5) "When I trade, I don't just use a price stop, I also use a time stop."
In my opinion, a good trade should move immediately into my direction. If not, then my timing was wrong and I better get out.
6) "Don't focus on making money; focus on protecting what you have."
This is an important one to me and believe me, I've been there several times. Losing everything I've made in several weeks in just a few minutes. And I know, you've been there, too.
7) "I look for opportunities with tremendously skewed reward-risk opportunities. You should always be able to find something where you can skew the reward-risk relationship so greatly in your favor, that you can take a variety of small investments with great reward-risk opportunities, that gives you minimum draw-down pain, and maximum upside opportunities."
I like this quote a lot to be honest. In another post he says, that he is looking for a 5:1 win:loss ratio because even an imbecile can make money this way. I love this quote! :-)
8) "At the end of the day, your job is to buy what goes up and to sell what goes down."
Agree! Trading is actually very easy. It is just very hard to do!

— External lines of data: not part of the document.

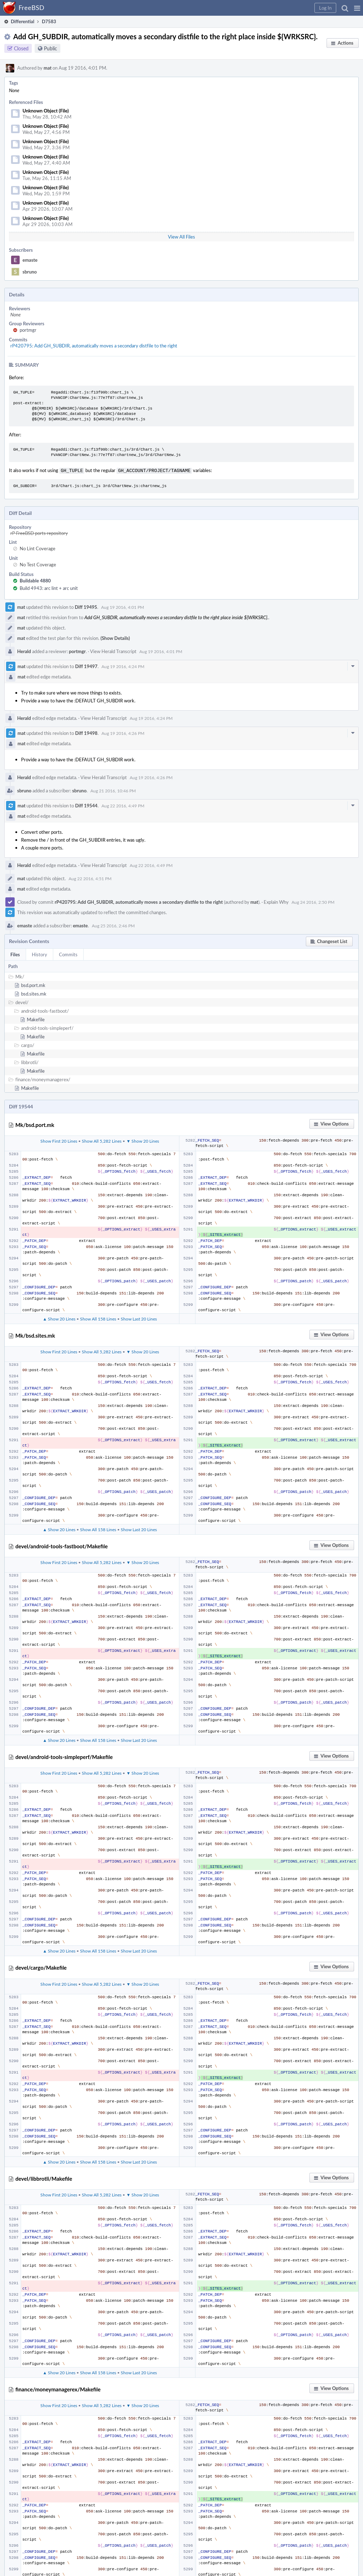 The image size is (363, 2576). Describe the element at coordinates (33, 984) in the screenshot. I see `bsd.port.mk` at that location.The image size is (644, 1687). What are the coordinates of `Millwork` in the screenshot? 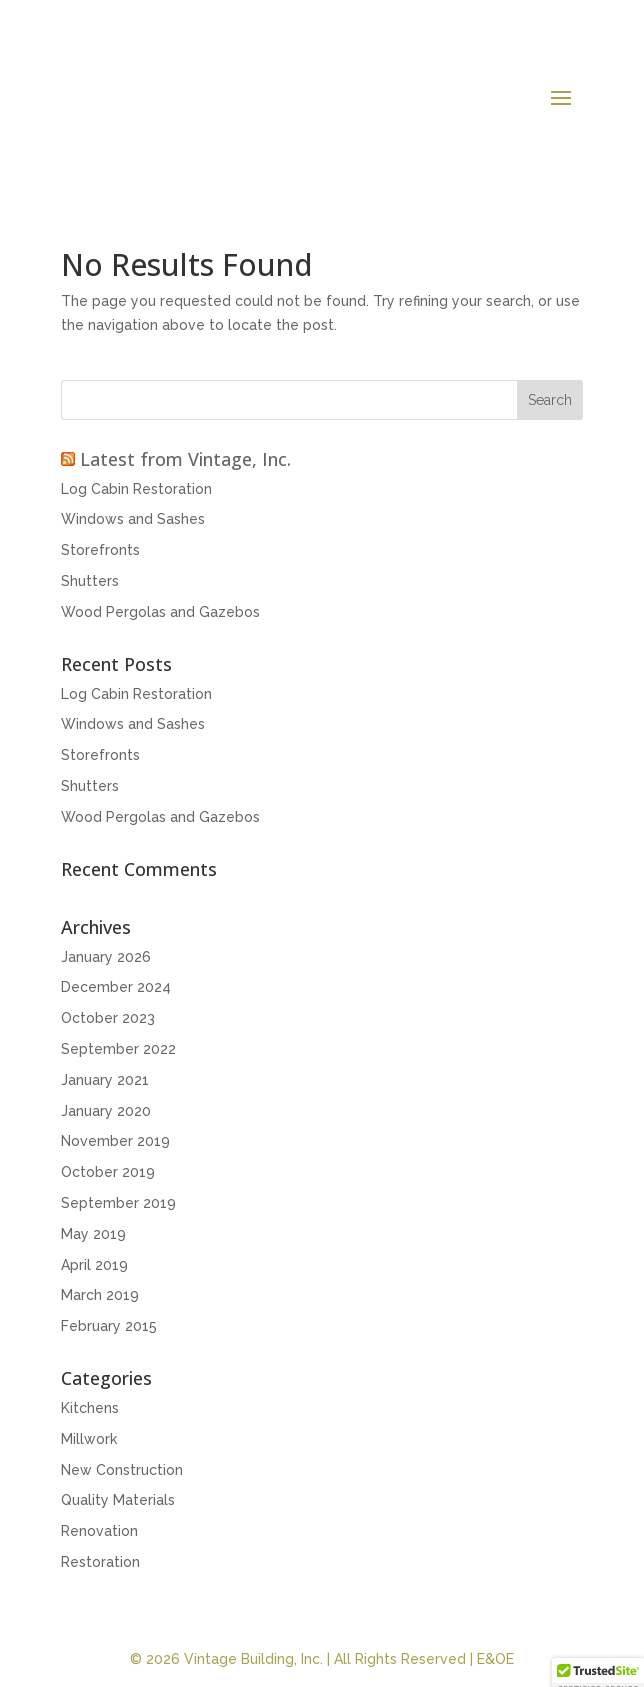 It's located at (89, 1439).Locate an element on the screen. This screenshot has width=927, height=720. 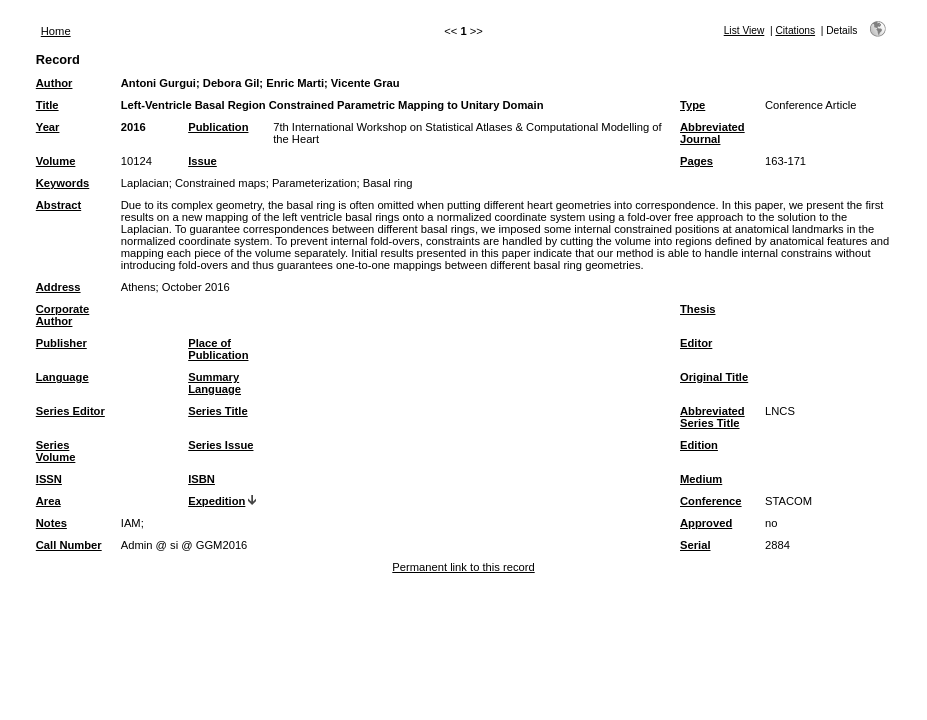
Editor is located at coordinates (696, 343). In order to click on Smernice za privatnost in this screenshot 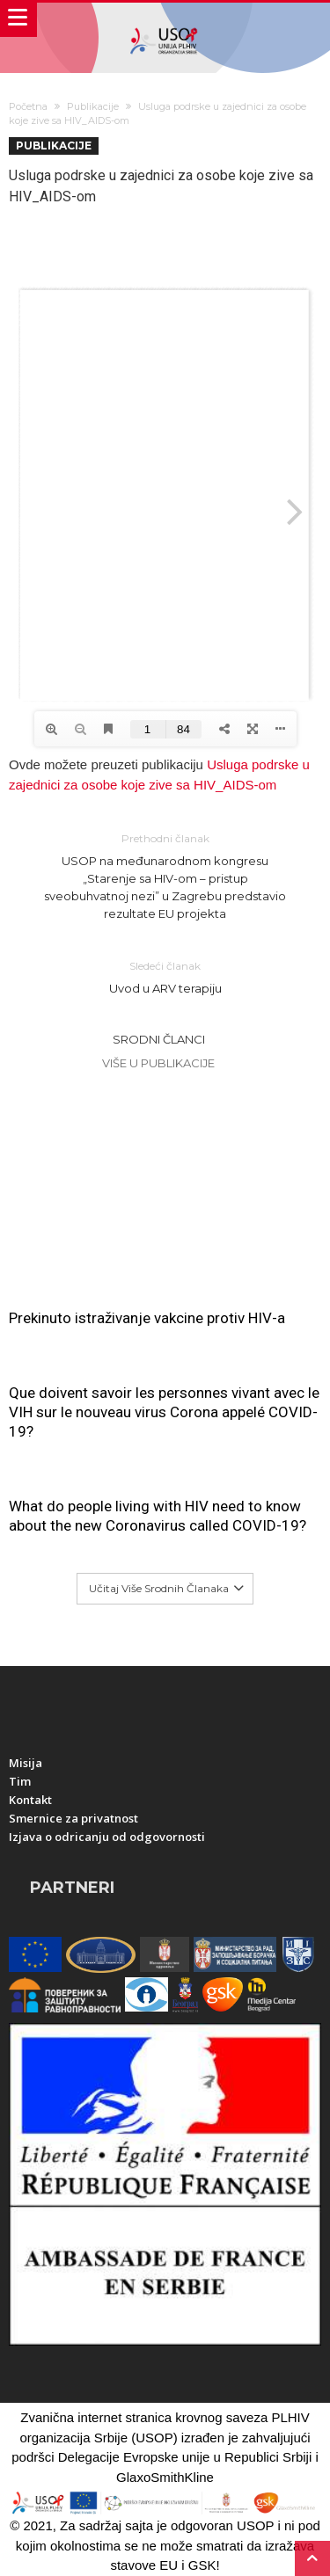, I will do `click(73, 1818)`.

9) "You always want to be with whatever the predominant trend is."
Interesting because together with quote 4) it means he is actually looking into different time-frames. A longer time-frame to see the overall trend and a second one to time the turning points (into the direction of the longer time frame).
10) "Don't be a hero. Don't have an ego."
Paul Tudor Jones is known to have huge confidence in what he is doing, but he knows that he can not have an ego when it comes to trading.
He was asked once what makes him such a good trader and he answered: "When I am having a loss, I can put the bad feeling aside almost immediately and keep on trading as nothing happened." I admire such a personality to be honest because losing trades still bother me a lot and it takes some time for me to get my feeling back to neutral.